August 31, 2011
Cost-saving or Cost-enhancing Mergers: the Impact of the Distribution of Roles in Oligopoly
Posted by D. Daniel Sokol
Nicolas Le Pape (Universite du Mans) discuss Kai Zhao (Universite du Mans) explain Cost-saving or Cost-enhancing Mergers: the Impact of the Distribution of Roles in Oligopoly.
ABSTRACT: We consider firms perfectly symmetrical on production costs in the pre-merger game but the cost of the merged entity may be amended due to the anti-competitive effects of the merger. The lack of empirical precision concerning the effect of the merger on production costs (Scherer, 1980 or Tichy, 2002) justifies our theoretical model in which we do not specify a priori the exact production cost in the post merger game. Two firms in Stackelberg oligopoly game take part in the merger. The aim of this paper is to identify under which conditions on the cost the merger is privately profitable and socially desirable when firms in the coalition are either leaders or followers.
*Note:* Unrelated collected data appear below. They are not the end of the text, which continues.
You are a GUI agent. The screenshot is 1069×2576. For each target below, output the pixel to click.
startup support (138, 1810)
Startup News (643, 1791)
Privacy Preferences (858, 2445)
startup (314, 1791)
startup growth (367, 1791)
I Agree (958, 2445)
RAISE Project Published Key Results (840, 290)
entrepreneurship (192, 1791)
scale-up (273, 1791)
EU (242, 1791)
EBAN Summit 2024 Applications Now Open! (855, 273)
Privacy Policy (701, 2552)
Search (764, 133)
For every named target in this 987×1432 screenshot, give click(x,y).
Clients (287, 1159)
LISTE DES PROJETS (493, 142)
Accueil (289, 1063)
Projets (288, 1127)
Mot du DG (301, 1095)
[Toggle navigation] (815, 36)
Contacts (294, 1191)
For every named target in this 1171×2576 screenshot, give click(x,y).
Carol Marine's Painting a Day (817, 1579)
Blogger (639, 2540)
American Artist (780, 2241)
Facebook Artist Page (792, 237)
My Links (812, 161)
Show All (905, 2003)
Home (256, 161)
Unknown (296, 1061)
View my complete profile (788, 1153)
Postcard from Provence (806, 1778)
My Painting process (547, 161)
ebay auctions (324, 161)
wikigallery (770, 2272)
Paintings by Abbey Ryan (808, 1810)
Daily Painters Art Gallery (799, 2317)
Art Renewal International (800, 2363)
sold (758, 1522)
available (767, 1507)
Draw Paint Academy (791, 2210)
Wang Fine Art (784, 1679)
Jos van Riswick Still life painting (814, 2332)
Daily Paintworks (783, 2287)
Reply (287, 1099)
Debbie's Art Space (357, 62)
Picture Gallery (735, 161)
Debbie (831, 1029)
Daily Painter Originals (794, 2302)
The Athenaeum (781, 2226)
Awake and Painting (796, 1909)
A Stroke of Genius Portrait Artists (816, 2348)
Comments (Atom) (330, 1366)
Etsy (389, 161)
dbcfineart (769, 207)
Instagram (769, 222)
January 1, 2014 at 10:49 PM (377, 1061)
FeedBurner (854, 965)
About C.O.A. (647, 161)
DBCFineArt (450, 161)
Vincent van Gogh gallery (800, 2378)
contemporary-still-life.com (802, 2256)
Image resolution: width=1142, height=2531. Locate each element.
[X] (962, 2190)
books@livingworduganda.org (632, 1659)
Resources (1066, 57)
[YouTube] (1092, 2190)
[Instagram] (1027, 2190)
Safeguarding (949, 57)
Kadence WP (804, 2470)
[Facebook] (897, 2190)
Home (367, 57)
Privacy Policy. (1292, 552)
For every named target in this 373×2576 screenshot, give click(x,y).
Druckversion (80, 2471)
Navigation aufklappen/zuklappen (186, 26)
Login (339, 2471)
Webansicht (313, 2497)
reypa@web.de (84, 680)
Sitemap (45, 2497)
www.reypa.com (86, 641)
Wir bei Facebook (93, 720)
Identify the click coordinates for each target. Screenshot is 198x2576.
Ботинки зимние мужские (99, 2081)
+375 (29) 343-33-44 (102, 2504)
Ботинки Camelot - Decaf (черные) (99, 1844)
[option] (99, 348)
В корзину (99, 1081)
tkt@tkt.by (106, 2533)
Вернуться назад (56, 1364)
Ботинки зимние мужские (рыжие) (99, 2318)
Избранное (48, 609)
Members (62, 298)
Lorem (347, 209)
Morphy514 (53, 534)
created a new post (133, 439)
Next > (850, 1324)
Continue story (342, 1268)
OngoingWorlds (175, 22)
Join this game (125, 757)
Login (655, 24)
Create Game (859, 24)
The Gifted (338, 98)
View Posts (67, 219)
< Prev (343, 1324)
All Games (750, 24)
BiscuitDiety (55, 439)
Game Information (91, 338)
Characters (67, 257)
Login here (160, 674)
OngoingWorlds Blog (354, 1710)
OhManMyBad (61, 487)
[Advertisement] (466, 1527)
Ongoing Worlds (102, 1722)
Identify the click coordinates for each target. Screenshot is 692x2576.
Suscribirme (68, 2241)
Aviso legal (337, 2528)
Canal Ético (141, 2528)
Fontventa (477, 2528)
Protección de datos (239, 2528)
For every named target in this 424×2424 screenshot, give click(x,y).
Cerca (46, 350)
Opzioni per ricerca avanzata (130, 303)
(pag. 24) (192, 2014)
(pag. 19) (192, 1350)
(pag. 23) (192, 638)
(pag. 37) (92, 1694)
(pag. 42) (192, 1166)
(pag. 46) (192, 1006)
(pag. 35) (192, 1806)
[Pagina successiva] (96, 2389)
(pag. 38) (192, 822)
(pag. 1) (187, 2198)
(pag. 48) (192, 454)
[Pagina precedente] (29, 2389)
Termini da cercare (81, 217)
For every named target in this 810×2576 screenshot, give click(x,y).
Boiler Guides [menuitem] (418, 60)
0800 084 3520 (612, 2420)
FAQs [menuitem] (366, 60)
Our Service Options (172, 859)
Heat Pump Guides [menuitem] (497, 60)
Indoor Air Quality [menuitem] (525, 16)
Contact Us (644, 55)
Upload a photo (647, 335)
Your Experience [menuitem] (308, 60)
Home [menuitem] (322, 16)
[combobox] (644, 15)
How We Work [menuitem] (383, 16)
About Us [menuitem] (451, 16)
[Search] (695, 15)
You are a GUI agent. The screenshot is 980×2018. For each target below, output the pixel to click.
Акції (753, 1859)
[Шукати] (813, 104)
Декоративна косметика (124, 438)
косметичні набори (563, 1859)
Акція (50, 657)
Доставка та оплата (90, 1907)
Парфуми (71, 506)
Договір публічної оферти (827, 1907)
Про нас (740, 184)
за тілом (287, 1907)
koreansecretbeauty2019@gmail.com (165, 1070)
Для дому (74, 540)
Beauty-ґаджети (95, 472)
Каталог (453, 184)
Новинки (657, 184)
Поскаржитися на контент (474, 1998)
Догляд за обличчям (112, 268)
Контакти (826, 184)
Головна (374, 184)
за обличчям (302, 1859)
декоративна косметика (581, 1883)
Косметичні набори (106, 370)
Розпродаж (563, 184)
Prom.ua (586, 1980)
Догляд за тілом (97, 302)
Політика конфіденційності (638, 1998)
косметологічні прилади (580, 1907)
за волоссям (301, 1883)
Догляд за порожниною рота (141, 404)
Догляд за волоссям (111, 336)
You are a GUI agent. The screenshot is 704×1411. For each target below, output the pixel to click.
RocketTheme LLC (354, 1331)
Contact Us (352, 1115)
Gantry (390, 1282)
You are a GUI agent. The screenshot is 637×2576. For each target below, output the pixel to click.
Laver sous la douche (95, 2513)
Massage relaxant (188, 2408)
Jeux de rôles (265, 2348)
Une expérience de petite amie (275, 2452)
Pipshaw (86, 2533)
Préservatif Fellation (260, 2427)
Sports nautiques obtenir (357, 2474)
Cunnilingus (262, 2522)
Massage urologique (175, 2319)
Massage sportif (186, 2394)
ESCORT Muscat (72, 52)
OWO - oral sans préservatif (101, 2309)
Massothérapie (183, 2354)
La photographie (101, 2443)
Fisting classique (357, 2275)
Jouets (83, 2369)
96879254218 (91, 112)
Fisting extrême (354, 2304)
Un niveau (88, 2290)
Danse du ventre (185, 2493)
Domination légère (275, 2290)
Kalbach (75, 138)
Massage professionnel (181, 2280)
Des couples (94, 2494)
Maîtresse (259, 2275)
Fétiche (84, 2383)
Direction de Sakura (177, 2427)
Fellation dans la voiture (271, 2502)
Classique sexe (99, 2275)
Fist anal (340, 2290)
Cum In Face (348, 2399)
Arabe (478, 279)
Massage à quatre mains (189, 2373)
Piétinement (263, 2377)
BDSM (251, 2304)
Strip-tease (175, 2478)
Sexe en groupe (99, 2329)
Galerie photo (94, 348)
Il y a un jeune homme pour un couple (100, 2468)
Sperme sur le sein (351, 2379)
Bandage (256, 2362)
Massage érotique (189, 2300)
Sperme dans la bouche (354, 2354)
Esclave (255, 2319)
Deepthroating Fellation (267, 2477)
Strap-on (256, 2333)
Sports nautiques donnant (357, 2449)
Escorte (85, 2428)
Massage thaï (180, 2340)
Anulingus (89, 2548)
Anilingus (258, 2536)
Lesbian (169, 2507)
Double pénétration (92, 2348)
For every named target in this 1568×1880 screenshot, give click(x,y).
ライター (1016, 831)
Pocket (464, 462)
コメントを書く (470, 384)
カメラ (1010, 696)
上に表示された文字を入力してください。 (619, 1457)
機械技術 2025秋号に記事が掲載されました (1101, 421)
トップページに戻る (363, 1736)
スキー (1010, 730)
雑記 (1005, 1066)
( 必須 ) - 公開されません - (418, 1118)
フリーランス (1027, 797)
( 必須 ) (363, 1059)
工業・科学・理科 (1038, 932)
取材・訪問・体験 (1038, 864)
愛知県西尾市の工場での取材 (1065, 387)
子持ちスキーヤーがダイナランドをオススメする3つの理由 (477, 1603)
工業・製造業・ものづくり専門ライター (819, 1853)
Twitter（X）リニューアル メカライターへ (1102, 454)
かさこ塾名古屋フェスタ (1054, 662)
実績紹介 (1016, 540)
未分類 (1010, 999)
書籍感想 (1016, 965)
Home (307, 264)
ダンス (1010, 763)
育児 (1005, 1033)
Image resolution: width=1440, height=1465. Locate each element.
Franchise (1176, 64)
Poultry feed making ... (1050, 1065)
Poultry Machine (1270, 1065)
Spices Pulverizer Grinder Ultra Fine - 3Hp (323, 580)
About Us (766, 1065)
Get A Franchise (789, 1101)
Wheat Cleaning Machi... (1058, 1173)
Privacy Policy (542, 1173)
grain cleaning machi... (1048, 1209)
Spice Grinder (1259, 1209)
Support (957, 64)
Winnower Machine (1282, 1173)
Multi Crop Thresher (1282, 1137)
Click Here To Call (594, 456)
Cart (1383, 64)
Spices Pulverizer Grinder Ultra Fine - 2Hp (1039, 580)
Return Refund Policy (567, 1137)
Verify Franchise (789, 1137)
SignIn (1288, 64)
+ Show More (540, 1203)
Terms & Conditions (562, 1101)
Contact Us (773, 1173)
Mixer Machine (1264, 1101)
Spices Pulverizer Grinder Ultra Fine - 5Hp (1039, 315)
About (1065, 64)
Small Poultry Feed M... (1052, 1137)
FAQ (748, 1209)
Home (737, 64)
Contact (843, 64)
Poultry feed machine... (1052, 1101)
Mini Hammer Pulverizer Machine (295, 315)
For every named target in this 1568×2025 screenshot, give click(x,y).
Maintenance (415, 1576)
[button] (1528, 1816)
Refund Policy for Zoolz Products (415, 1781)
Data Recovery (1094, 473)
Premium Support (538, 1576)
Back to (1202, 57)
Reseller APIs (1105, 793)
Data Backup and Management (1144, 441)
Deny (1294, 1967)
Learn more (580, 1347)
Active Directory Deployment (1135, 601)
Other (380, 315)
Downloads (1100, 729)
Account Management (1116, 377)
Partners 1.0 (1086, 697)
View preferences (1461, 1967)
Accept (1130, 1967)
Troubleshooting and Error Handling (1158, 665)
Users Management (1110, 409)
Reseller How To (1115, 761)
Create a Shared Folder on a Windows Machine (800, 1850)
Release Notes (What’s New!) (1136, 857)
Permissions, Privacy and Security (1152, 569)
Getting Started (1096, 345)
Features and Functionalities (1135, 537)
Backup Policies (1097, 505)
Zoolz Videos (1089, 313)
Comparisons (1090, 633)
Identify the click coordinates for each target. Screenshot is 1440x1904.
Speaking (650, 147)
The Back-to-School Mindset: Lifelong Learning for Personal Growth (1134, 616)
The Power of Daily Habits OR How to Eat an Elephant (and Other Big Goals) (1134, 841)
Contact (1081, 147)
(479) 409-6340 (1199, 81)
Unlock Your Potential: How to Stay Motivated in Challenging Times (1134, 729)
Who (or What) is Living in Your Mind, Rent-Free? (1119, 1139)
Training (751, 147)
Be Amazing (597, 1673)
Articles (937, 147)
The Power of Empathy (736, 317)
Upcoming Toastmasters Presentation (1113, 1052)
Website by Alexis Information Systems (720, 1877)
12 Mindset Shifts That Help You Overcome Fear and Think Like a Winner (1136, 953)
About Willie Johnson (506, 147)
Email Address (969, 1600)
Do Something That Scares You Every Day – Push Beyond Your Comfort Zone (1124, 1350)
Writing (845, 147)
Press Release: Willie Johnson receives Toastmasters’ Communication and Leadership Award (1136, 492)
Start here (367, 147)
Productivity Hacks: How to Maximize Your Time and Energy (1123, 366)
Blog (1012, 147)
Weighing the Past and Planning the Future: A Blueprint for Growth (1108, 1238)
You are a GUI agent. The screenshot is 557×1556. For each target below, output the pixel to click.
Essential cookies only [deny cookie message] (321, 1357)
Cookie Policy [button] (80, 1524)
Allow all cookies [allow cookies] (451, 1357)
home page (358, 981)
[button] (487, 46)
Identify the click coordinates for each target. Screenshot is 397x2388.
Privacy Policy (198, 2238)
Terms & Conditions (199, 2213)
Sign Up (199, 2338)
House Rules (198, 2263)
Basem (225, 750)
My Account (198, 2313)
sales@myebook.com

We show that a merger could remain profitable even if the merged entity suffers from efficiency losses and we identify the condition on efficiency gains below which the merger takes place with the exclusion of all rivals. Among all possible cases, a profitable merger between two firms of different roles (leader & follower) could potentially give rise to more efficiency losses than the one encompassing firms of the same role. Moreover, profitable mergers can induce either an increase or a decrease in social welfare except for the case where two leaders decide to merge. Consequently this paper argues that Competition Authorities must supervise more closely two-firm mergers including either one or two followers.